Who benefits from the abolition of local government? The centre. It serves the Treasury, who can retain control of budgets while having local figureheads mop up blame downstream. National governments get to take credit for popular things and devolve blame for unpopular ones.
And in a perverse way, the impotence of local government suits the Greens as much as it does Reform. Both treat the town hall as a billboard for national politics, where failure in local office can be pinned on Downing Street because there’s nothing local left to fight for. In Gateshead, a Green Party leaflet last month signed by Zack Polanski promised to cut bills and raise wages, reverse Labour’s cuts and protect public services – none of which are in the gift of the town hall. The left’s failure to take local democracy seriously – an institution with its own purpose, internal goods, practices and historical life, not merely a stepping stone or protest vehicle – is part of the problem, not an answer to it.

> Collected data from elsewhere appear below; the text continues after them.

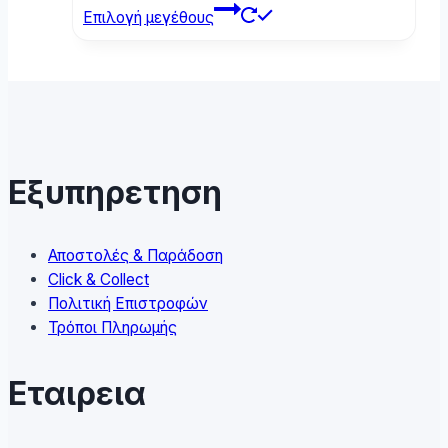
This
Επιλογή μεγέθους
product
has
multiple
variants.
The
options
may
Εξυπηρετηση
be
chosen
on
Αποστολές & Παράδοση
the
Click & Collect
product
Πολιτική Επιστροφών
page
Τρόποι Πληρωμής
Εταιρεια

In places like Wisbech, what’s filled the vacuum are volunteers, food banks, the coffee morning that draws 120 older people because there’s nowhere else to gather. Individually, the efforts are admirable; structurally, it’s disastrous and unsustainable.
Suppose serious attention was paid to empowering local government. Strong councils could build their houses and emergency housing at scale, run buses, own land, raise taxes locally for local priorities, set rents, close illegal high-street businesses, run properly funded skills and apprenticeship programmes between colleges and employers.
More than that, councils would be something – institutions with their own democratic purpose, not subcontractors of central government. Westminster has failed, and made local government pay the price. Until that changes, the question on the ballot paper is the wrong one.